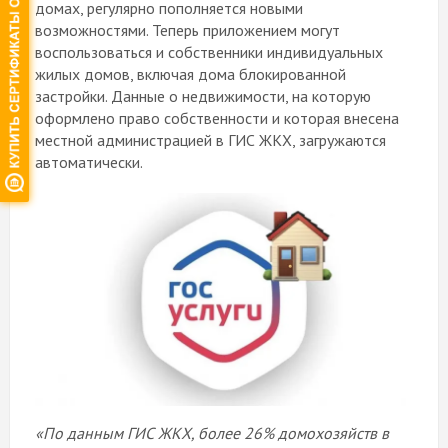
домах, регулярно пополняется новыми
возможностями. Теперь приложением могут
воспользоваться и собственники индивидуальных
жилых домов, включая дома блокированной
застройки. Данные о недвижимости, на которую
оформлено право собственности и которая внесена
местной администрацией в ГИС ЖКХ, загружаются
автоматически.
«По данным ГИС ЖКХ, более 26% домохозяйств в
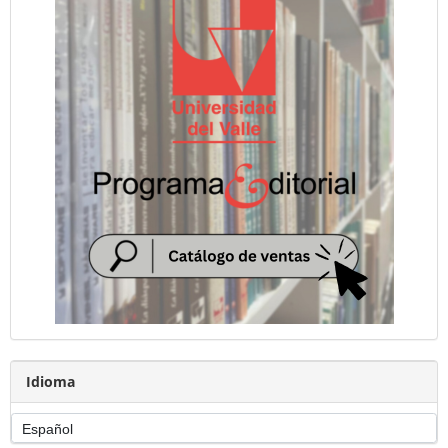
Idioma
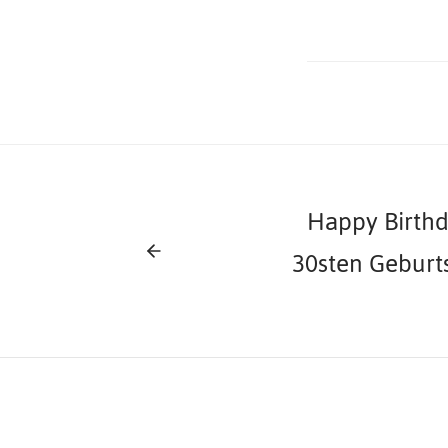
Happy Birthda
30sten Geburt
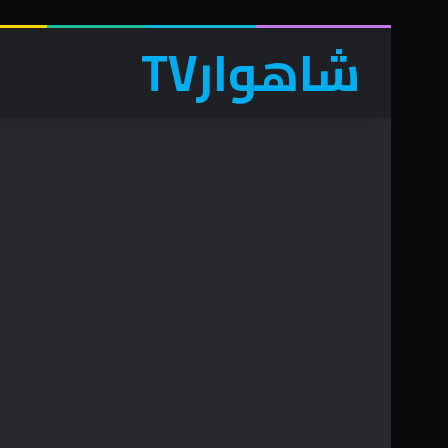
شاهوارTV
★ ★ ★ ★ ★ ★ ★
AIM OF THE TASK: All lines between the one that contains "оформлено право собственности" and the end of the records above, both included, are to be returned exactly as they stand, except for pictures, which are omitted.

ANSWER FOR THE TASK:
оформлено право собственности и которая внесена
местной администрацией в ГИС ЖКХ, загружаются
автоматически.
«По данным ГИС ЖКХ, более 26% домохозяйств в
Idioma
Happy Birthda
30sten Geburt
شاهوارTV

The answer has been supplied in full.